For the word "staticText", find each line in the entries where it occurs and copy that line.

*** Opening Record excerpts ***

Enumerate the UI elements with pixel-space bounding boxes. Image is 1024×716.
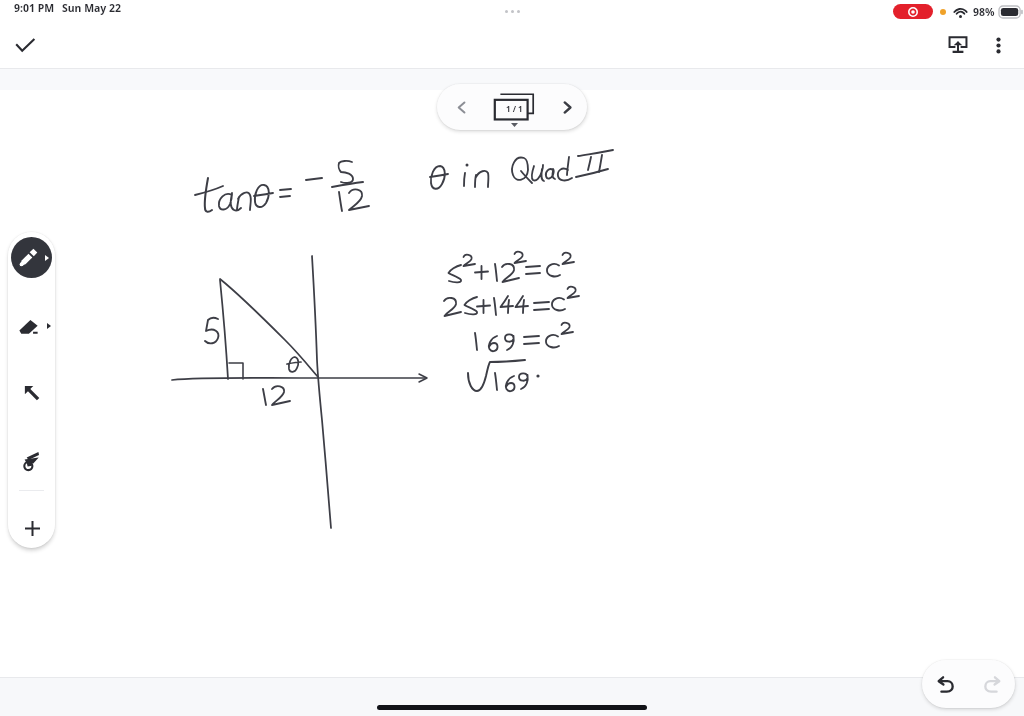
button[interactable]: Laser pointer	[11, 440, 52, 481]
staticText: 1 / 1	[506, 103, 523, 114]
button[interactable]: Export	[940, 27, 976, 63]
button[interactable]: Page 1 of 1	[483, 84, 541, 130]
staticText: 9:01 PM	[14, 1, 55, 15]
button[interactable]: Previous page	[437, 84, 477, 130]
staticText: Sun May 22	[62, 1, 122, 15]
button[interactable]: More options	[982, 29, 1014, 61]
button[interactable]: Redo	[970, 663, 1012, 705]
button[interactable]: Select	[11, 372, 52, 413]
other: Page navigation	[437, 84, 587, 130]
button[interactable]: Eraser	[11, 305, 52, 346]
button[interactable]: Pen	[11, 237, 52, 278]
button[interactable]: Done	[9, 29, 41, 61]
button[interactable]: Next page	[547, 84, 587, 130]
button[interactable]: Add tool	[13, 509, 51, 547]
button[interactable]: Undo	[925, 663, 967, 705]
staticText: 98%	[973, 5, 995, 19]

*** Closing Record excerpts ***

_Solution to the problem:_
staticText: 1 / 1	[506, 103, 523, 114]
staticText: 9:01 PM	[14, 1, 55, 15]
staticText: Sun May 22	[62, 1, 122, 15]
staticText: 98%	[973, 5, 995, 19]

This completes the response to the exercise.